General Acc. Fire & Life Assur. Corp. v. Butler's Ice Cream Factory, Inc.

5 S.W.2d 976
CourtTexas Commission of Appeals
DecidedMay 9, 1928
DocketNo. 1071-4815
StatusPublished
Cited by16 cases

This text of 5 S.W.2d 976 (General Acc. Fire & Life Assur. Corp. v. Butler's Ice Cream Factory, Inc.) is published on Counsel Stack Legal Research, covering Texas Commission of Appeals primary law. Counsel Stack provides free access to over 12 million legal documents including statutes, case law, regulations, and constitutions.

Bluebook
General Acc. Fire & Life Assur. Corp. v. Butler's Ice Cream Factory, Inc., 5 S.W.2d 976 (Tex. Super. Ct. 1928).

Opinion

NICKELS, J.

We refer to the opinion of the Court of Civil Appeals (291 S. W. 674) for a general statement of the case.

1. The policy included this stipulation:

“The assured shall give immediate written notice of any accident, irrespective of whether any personal injury * * * is apparent at the time,” etc.

It is claimed that “written notice” was first given 53 days subsequent to the accident.

Presence of the stipulation and absence of “written notice ‘given immediately’ ” formed a predicate for the insurer’s request for a 'favorable verdict peremptorily instructed.
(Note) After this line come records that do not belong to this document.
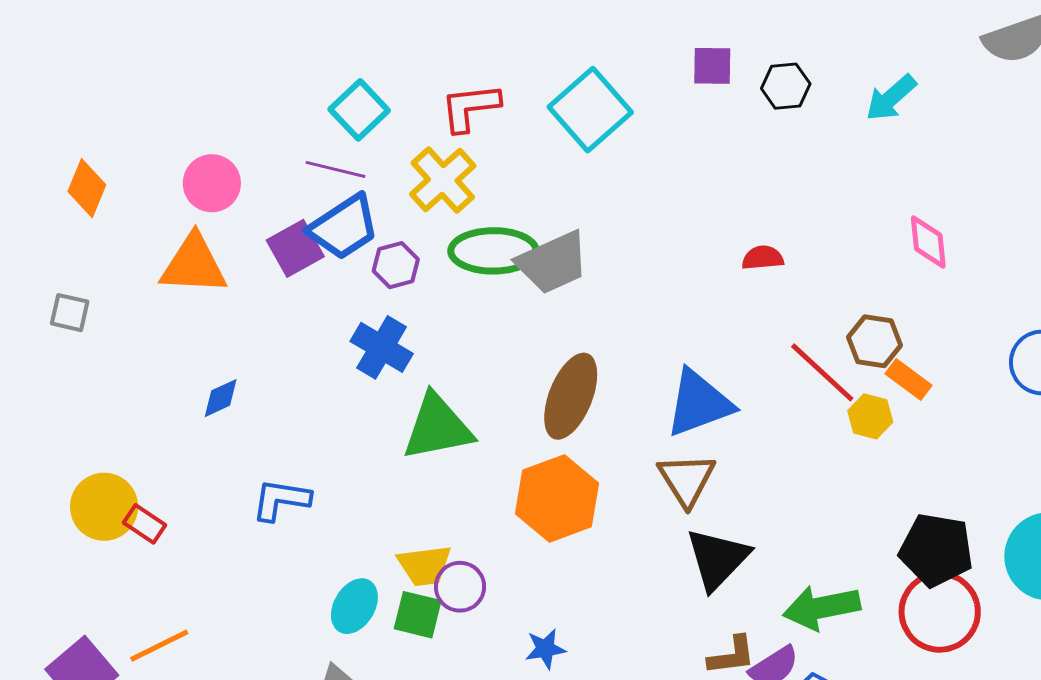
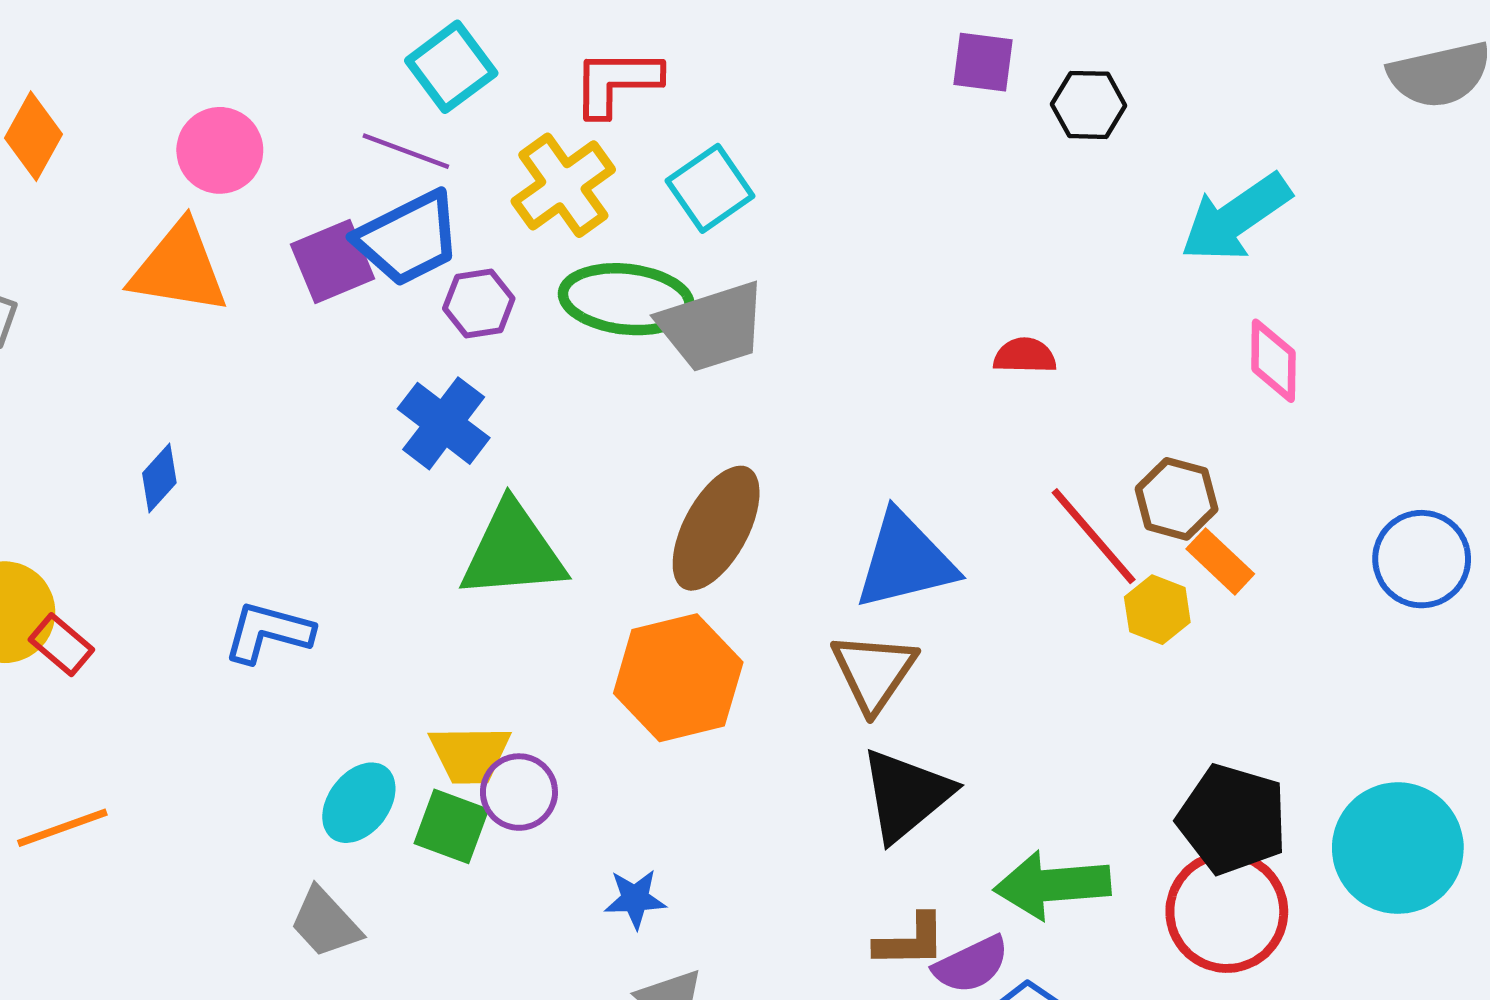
cyan arrow: (891, 98) -> (1236, 218), moved, size x1.4
cyan square: (590, 110) -> (710, 188), moved, size x0.7
blue diamond: (221, 398) -> (159, 478), moved, turned -30

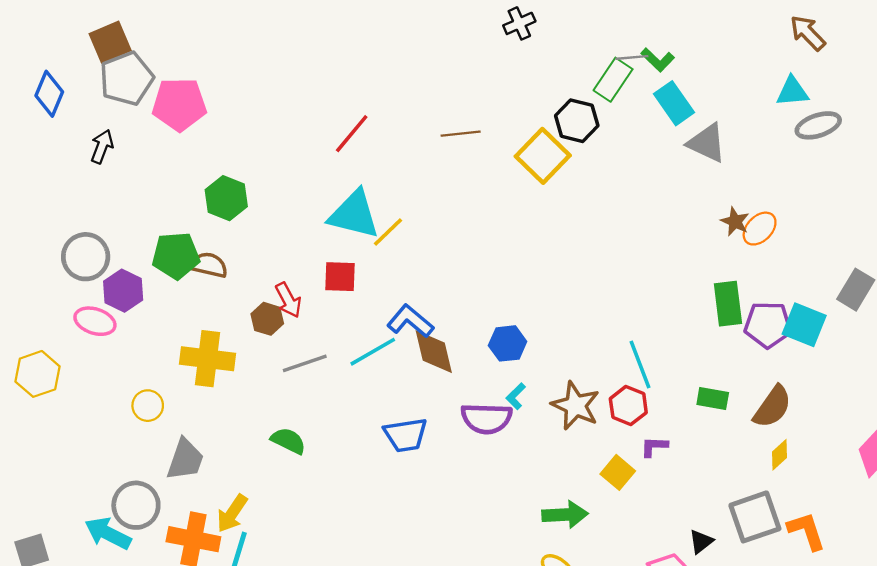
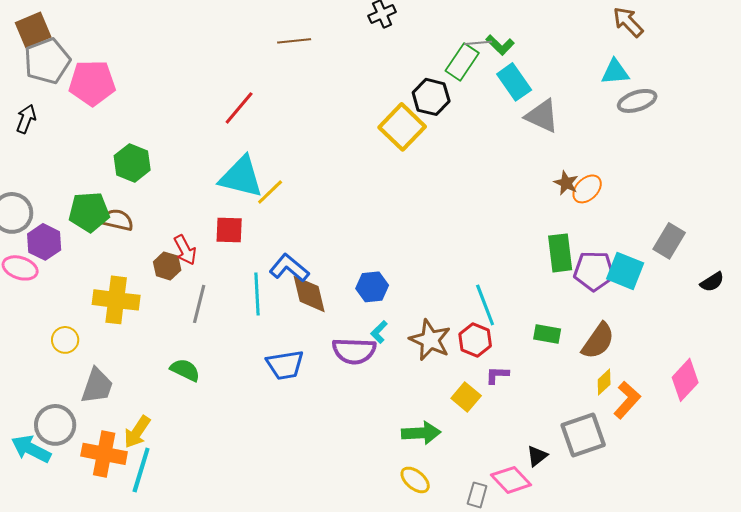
brown line: (461, 134) -> (294, 41), moved
cyan line: (373, 352) -> (257, 294), turned -63
gray line: (305, 363) -> (199, 304), turned -57
orange L-shape: (806, 531) -> (627, 400), moved, turned 60

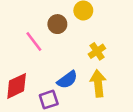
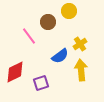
blue semicircle: (67, 80) -> (60, 56), moved

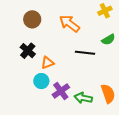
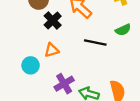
black cross: (28, 51) -> (53, 21), moved
cyan circle: (41, 81) -> (31, 65), moved

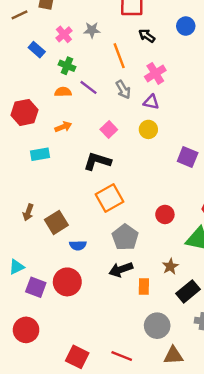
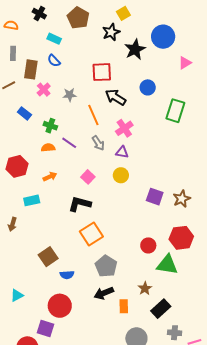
pink cross: (64, 34) -> (44, 90), moved
black arrow: (147, 36) -> (116, 97), size x1.5
brown arrow: (28, 212) -> (12, 224), moved
red circle: (165, 214) -> (148, 245), moved
purple square: (36, 287) -> (46, 329), moved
Denial of that request is assigned for error.

While doubting such nature in the stipulation (Spoke Co. v. Md. Cas. Co., 102 Ark. 1, 143 S. W. 85, 38 L. R. A. [N. S.] 62, Ann. Cas. 1914A, 268), we assume its observance (absent waiver) to be a condition precedent to liability. We merely assume, too, its validity when given that character.

Literalism of the terms employed, if mere words control, import obligation to do the impossible, for “immediate” (in that way) means “instant,” and, perforce, “without any delay whatever.” Manifestly, the parties did not contract for that extreme. They did not define the term “immediate,” but the law supplies what was omitted by the general phrase “within a reasonable time.” Dallas Opera House Ass’n v. Dallas Enterprises, Inc. (Tex. Com. App.) 298 S. W. 397; Fidelity, etc., Co. v. Courtney, 186 U. S. 342, 22 S. Ct. 833, 46 L. Ed. 1193, 14 R. C. L. 1329. What is a “reasonable time” may be a question of law; usually it is a fact issue. Ibid.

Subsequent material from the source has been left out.